Segment Start: EXTRACTED MATERIAL

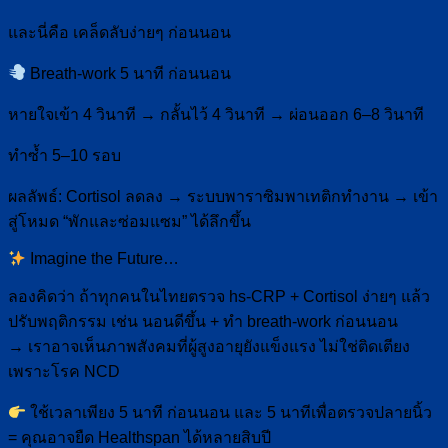
และนี่คือ เคล็ดลับง่ายๆ ก่อนนอน
Breath-work 5 นาที ก่อนนอน
หายใจเข้า 4 วินาที → กลั้นไว้ 4 วินาที → ผ่อนออก 6–8 วินาที
ทำซ้ำ 5–10 รอบ
ผลลัพธ์: Cortisol ลดลง → ระบบพาราซิมพาเทติกทำงาน → เข้า
สู่โหมด “พักและซ่อมแซม” ได้ลึกขึ้น
Imagine the Future…
ลองคิดว่า ถ้าทุกคนในไทยตรวจ hs-CRP + Cortisol ง่ายๆ แล้ว
ปรับพฤติกรรม เช่น นอนดีขึ้น + ทำ breath-work ก่อนนอน
→ เราอาจเห็นภาพสังคมที่ผู้สูงอายุยังแข็งแรง ไม่ใช่ติดเตียง
เพราะโรค NCD
ใช้เวลาเพียง 5 นาที ก่อนนอน และ 5 นาทีเพื่อตรวจปลายนิ้ว
= คุณอาจยืด Healthspan ได้หลายสิบปี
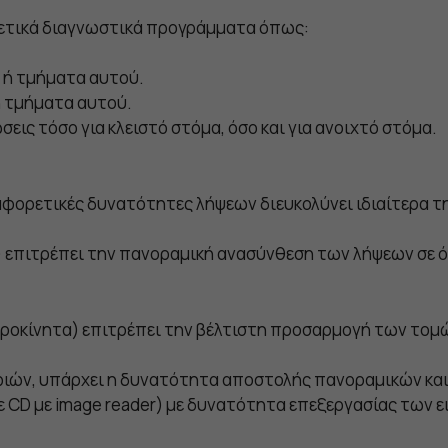
ρετικά διαγνωστικά προγράμματα όπως:
 ή τμήματα αυτού.
ή τμήματα αυτού.
ις τόσο για κλειστό στόμα, όσο και για ανοιχτό στόμα.
 διαφορετικές δυνατότητες λήψεων διευκολύνει ιδιαίτερα
 επιτρέπει την πανοραμική ανασύνθεση των λήψεων σε όγ
ιροκίνητα) επιτρέπει την βέλτιστη προσαρμογή των τομ
φιών, υπάρχει η δυνατότητα αποστολής πανοραμικών κα
ε CD με image reader) με δυνατότητα επεξεργασίας των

Segment End: EXTRACTED MATERIAL

**EXERCISE AIM:**
Go back to the line containing "Breath-work 5 นาที ก่อนนอน" and output it and every line after it through the end of the records, exactly, but not the pictures.

**TASK OUTPUT:**
Breath-work 5 นาที ก่อนนอน
หายใจเข้า 4 วินาที → กลั้นไว้ 4 วินาที → ผ่อนออก 6–8 วินาที
ทำซ้ำ 5–10 รอบ
ผลลัพธ์: Cortisol ลดลง → ระบบพาราซิมพาเทติกทำงาน → เข้า
สู่โหมด “พักและซ่อมแซม” ได้ลึกขึ้น
Imagine the Future…
ลองคิดว่า ถ้าทุกคนในไทยตรวจ hs-CRP + Cortisol ง่ายๆ แล้ว
ปรับพฤติกรรม เช่น นอนดีขึ้น + ทำ breath-work ก่อนนอน
→ เราอาจเห็นภาพสังคมที่ผู้สูงอายุยังแข็งแรง ไม่ใช่ติดเตียง
เพราะโรค NCD
ใช้เวลาเพียง 5 นาที ก่อนนอน และ 5 นาทีเพื่อตรวจปลายนิ้ว
= คุณอาจยืด Healthspan ได้หลายสิบปี
ρετικά διαγνωστικά προγράμματα όπως:
 ή τμήματα αυτού.
ή τμήματα αυτού.
ις τόσο για κλειστό στόμα, όσο και για ανοιχτό στόμα.
 διαφορετικές δυνατότητες λήψεων διευκολύνει ιδιαίτερα
 επιτρέπει την πανοραμική ανασύνθεση των λήψεων σε όγ
ιροκίνητα) επιτρέπει την βέλτιστη προσαρμογή των τομ
φιών, υπάρχει η δυνατότητα αποστολής πανοραμικών κα
ε CD με image reader) με δυνατότητα επεξεργασίας των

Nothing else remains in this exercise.